• _Exercise instructions_
Among the entries below, find all lines that include "функционального" and copy them.

(Source records)
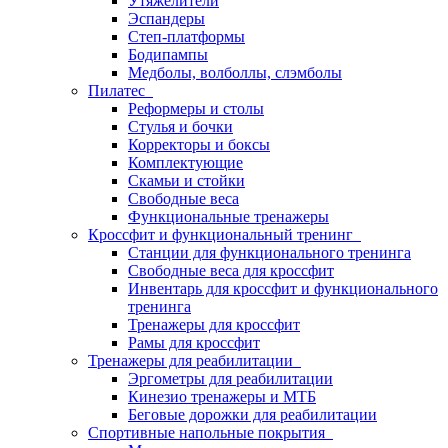
Утяжелители
Эспандеры
Степ-платформы
Бодипампы
Медболы, волболлы, слэмболы
Пилатес
Реформеры и столы
Стулья и бочки
Корректоры и боксы
Комплектующие
Скамьи и стойки
Свободные веса
Функциональные тренажеры
Кроссфит и функциональный тренинг
Станции для функционального тренинга
Свободные веса для кроссфит
Инвентарь для кроссфит и функционального
тренинга
Тренажеры для кроссфит
Рамы для кроссфит
Тренажеры для реабилитации
Эргометры для реабилитации
Кинезио тренажеры и МТБ
Беговые дорожки для реабилитации
Спортивные напольные покрытия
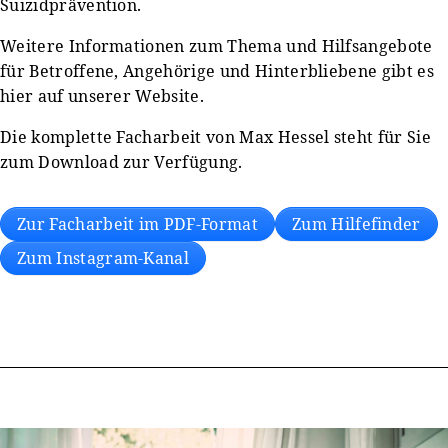
Suizidprävention.
Weitere Informationen zum Thema und Hilfsangebote
für Betroffene, Angehörige und Hinterbliebene gibt es
hier auf unserer Website.
Die komplette Facharbeit von Max Hessel steht für Sie
zum Download zur Verfügung.
Zur Facharbeit im PDF-Format
Zum Hilfefinder
Zum Instagram-Kanal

• _Exercise output_
Станции для функционального тренинга
Инвентарь для кроссфит и функционального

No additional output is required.